(Dataset records):

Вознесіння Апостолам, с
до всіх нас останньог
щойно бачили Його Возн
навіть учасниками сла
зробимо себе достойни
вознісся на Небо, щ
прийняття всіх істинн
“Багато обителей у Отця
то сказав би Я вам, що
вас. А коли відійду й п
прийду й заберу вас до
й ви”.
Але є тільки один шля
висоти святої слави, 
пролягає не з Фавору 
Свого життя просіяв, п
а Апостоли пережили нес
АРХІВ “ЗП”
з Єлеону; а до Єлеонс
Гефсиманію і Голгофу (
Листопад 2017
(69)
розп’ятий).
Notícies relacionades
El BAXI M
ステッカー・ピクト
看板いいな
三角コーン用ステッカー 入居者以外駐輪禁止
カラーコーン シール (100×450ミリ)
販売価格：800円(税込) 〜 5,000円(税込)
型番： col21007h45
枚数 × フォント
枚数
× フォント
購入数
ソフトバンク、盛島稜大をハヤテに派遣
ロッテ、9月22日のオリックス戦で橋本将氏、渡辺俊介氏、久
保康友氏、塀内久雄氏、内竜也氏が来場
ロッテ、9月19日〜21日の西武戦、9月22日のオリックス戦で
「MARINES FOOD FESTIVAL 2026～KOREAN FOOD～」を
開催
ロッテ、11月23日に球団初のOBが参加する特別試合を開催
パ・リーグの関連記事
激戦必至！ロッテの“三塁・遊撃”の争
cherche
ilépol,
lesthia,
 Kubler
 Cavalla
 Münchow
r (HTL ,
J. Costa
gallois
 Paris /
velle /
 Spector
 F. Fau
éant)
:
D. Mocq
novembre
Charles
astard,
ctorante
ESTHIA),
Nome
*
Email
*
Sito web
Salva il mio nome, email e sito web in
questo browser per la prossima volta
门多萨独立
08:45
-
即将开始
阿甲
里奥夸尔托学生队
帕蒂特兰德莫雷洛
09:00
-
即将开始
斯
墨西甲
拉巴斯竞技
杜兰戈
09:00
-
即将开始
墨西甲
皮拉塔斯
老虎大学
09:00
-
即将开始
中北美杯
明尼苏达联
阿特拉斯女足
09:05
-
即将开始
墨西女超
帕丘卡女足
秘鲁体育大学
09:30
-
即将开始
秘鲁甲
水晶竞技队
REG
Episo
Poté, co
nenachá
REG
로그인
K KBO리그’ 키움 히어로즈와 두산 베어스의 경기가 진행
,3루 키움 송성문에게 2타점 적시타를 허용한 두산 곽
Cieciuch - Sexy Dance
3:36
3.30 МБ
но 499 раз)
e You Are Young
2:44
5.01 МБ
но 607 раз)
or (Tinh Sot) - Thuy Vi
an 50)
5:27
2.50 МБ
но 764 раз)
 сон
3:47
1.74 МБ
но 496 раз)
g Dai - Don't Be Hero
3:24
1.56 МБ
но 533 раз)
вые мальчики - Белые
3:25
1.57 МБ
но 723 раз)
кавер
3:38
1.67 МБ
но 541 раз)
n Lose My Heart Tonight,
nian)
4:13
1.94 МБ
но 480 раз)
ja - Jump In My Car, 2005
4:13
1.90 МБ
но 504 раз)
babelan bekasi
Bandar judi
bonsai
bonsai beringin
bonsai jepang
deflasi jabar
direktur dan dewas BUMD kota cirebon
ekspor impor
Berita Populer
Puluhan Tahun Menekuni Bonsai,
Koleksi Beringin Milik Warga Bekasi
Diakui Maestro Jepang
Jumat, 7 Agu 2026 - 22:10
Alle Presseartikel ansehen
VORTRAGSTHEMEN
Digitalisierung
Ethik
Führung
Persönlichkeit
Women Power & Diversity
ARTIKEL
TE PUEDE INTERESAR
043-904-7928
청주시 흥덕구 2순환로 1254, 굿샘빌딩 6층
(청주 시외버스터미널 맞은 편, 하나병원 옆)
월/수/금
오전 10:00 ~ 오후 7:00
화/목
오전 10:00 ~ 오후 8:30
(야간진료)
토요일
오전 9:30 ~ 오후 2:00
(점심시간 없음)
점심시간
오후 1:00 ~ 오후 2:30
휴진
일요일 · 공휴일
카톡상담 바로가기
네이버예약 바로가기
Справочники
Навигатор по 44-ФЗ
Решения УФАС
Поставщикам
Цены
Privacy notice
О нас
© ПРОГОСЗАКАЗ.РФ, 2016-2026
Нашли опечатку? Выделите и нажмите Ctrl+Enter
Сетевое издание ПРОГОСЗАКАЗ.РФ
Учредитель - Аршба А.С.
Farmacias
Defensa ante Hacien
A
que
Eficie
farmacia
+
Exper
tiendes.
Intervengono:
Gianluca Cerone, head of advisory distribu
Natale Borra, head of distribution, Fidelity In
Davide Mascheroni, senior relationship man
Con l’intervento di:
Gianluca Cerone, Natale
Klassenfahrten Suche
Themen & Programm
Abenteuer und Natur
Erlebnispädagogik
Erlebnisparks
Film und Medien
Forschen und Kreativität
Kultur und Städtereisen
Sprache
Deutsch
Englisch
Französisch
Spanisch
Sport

(Exercise objective): Go through the listing and copy each line that includes the string "Cerone".

(Result below):
Gianluca Cerone, head of advisory distribu
Gianluca Cerone, Natale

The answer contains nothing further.